Limited funds have also "limited" the decorating and besides, any decorations I have are in that darn storage unit over 1000 miles away. But I still try to celebrate my December birthday and the Christmas holidays.
My 70th (gosh I am old) birthday is in a week. I have several fun things in mind, like a trip to the beach if not raining (I might go anyway) a dinner out (since I get coupons from several restaurants), and other things as I think of them.
It is not easy being alone and far away from the other life I had and my close friends. Maybe next year I can move closer to those friends and partake of their holiday fun.
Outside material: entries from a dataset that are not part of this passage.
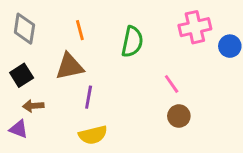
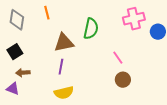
orange line: (80, 30) -> (47, 13), moved
brown triangle: (70, 66) -> (64, 43), moved

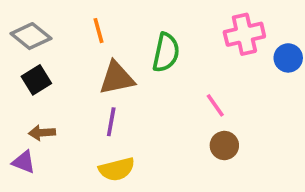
orange line: (47, 13) -> (98, 31), moved
gray diamond: (17, 20) -> (31, 36), turned -60
black square: (15, 52) -> (36, 80), moved

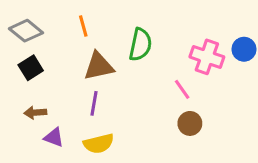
pink cross: (244, 34) -> (207, 57), moved, turned 32
purple triangle: (24, 162) -> (54, 137), moved

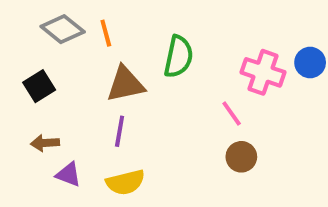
gray diamond: (26, 31) -> (63, 29), moved

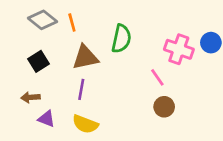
black square: (39, 86) -> (38, 61), moved
yellow semicircle: (125, 182) -> (85, 124), turned 35

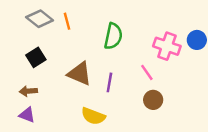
brown triangle: (85, 57) -> (80, 74), moved, turned 35
purple line: (81, 89) -> (109, 82), moved
purple triangle: (47, 119) -> (27, 115), moved
yellow semicircle: (85, 124) -> (93, 116), moved

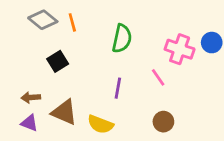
black square: (36, 57) -> (58, 61), moved
brown triangle: (80, 74) -> (64, 112), moved
brown circle: (153, 100) -> (163, 122), moved

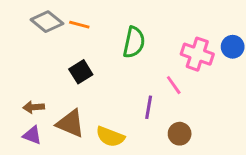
orange line: (72, 22) -> (79, 25), turned -60
black square: (58, 61) -> (81, 72), moved
purple line: (118, 88) -> (149, 107), moved

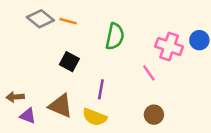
black square: (81, 72) -> (69, 62), turned -30
brown arrow: (34, 107) -> (15, 97), moved
purple line: (149, 107) -> (101, 89), moved

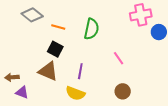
orange line: (68, 21) -> (58, 27), moved
pink cross: (169, 46) -> (141, 15), moved, turned -30
brown triangle: (61, 106) -> (48, 71), moved

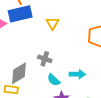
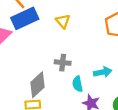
cyan semicircle: (54, 80) -> (78, 84), turned 48

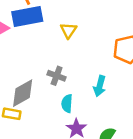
cyan arrow: (103, 72) -> (100, 86), moved, turned 102

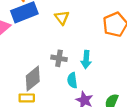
cyan arrow: (100, 86) -> (86, 59), moved

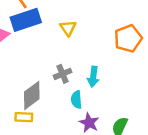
gray cross: (59, 58) -> (63, 74), turned -35

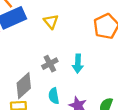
cyan semicircle: (76, 100) -> (54, 96), moved

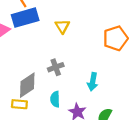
cyan arrow: (78, 64) -> (93, 82), moved

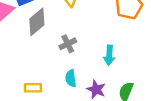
gray diamond: (27, 85) -> (37, 22), moved

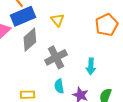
gray cross: (68, 44) -> (56, 57), size x1.5

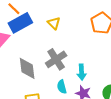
gray diamond: (30, 40) -> (27, 68), moved, turned -50
cyan arrow: (91, 66) -> (82, 72), moved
However, until I can manage that, I will "make do" with what I have.
I have my little old Pekinese still with me, I have beautiful warm, sunny weather here in Florida, and I have neighbors to talk to. I can opt to be alone or I can go out and find things to do. It is nice to have those options, at this age.
I can still walk (although with a cane) and I still have a car that I can drive. So many don't have these things. I am grateful for them. They give me freedom and choices. What more could I want than that?
So guess I am ready for the holidays. Let the fun begin.